Jettisonable Leading Edge Material or Fillet?

RobertS975

You have to work out a risk-management philosophy that's weighted toward the the greater threat (launch debris damage or launch abort).

a. Engine failure aborts, if some engine power/thrust remained, the Orbiter's aerodynamics wouldn't be degraded unrealistically by a wedge-shaped protective inboard leading edge. Many jet aircraft sport those for improved spin-stall characteristics. You'd probably only need about two metres per side in order to protect the very vulnerable areas of the wheel-well in particular. The remaining outboard span's protective sacrificial overlay could be a conformal section (not wedge-shaped deflective).

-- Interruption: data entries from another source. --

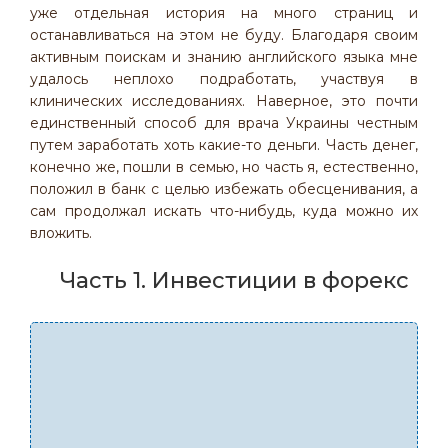
уже отдельная история на много страниц и
останавливаться на этом не буду. Благодаря своим
активным поискам и знанию английского языка мне
удалось неплохо подработать, участвуя в
клинических исследованиях. Наверное, это почти
единственный способ для врача Украины честным
путем заработать хоть какие-то деньги. Часть денег,
конечно же, пошли в семью, но часть я, естественно,
положил в банк с целью избежать обесценивания, а
сам продолжал искать что-нибудь, куда можно их
вложить.
Часть 1. Инвестиции в форекс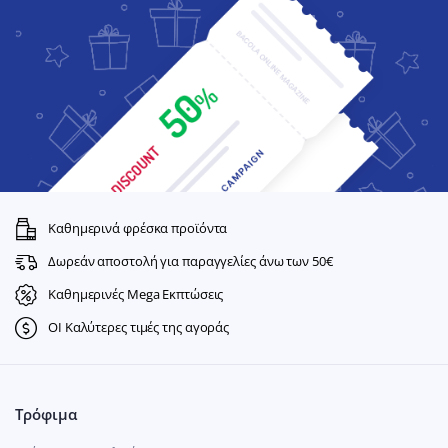
Καθημερινά φρέσκα προϊόντα
Δωρεάν αποστολή για παραγγελίες άνω των 50€
Καθημερινές Mega Εκπτώσεις
ΟΙ Καλύτερες τιμές της αγοράς
Τρόφιμα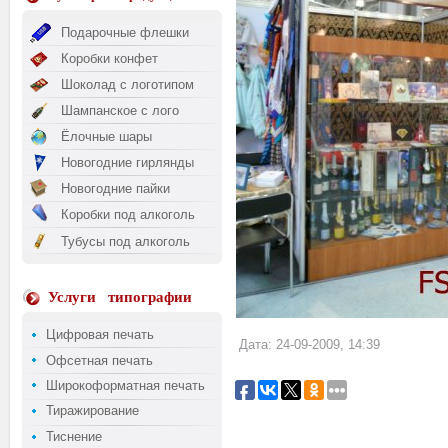
Подарочные флешки
Коробки конфет
Шоколад с логотипом
Шампанское с лого
Ёлочные шары
Новогодние гирлянды
Новогодние пайки
Коробки под алкоголь
Тубусы под алкоголь
Услуги
типографии
Цифровая печать
Дата: 24-09-2009, 14:39
Офсетная печать
Широкоформатная печать
Тиражирование
Тиснение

b. Alternatively, for the highly vulnerable inboard areas, a jettisonable false section similar to a fillet could be fitted. An in-atmosphere emergency jettison of that could be as simple as an explosive bolt each side at its leading fuselage attachment point. In the event of an abort they'd peel away with the ET and SRB's. For re-entry, it would be pre-jettisoned (or it could simply depart by design with the ET or SRB's, its protective role being superfluous by then).

It's not really rocket science, it's just a matter of protecting what demonstrably post-Columbia needs to be protected / needed to restore confidence / is required to avoid the necessity for complex in-orbit inspections.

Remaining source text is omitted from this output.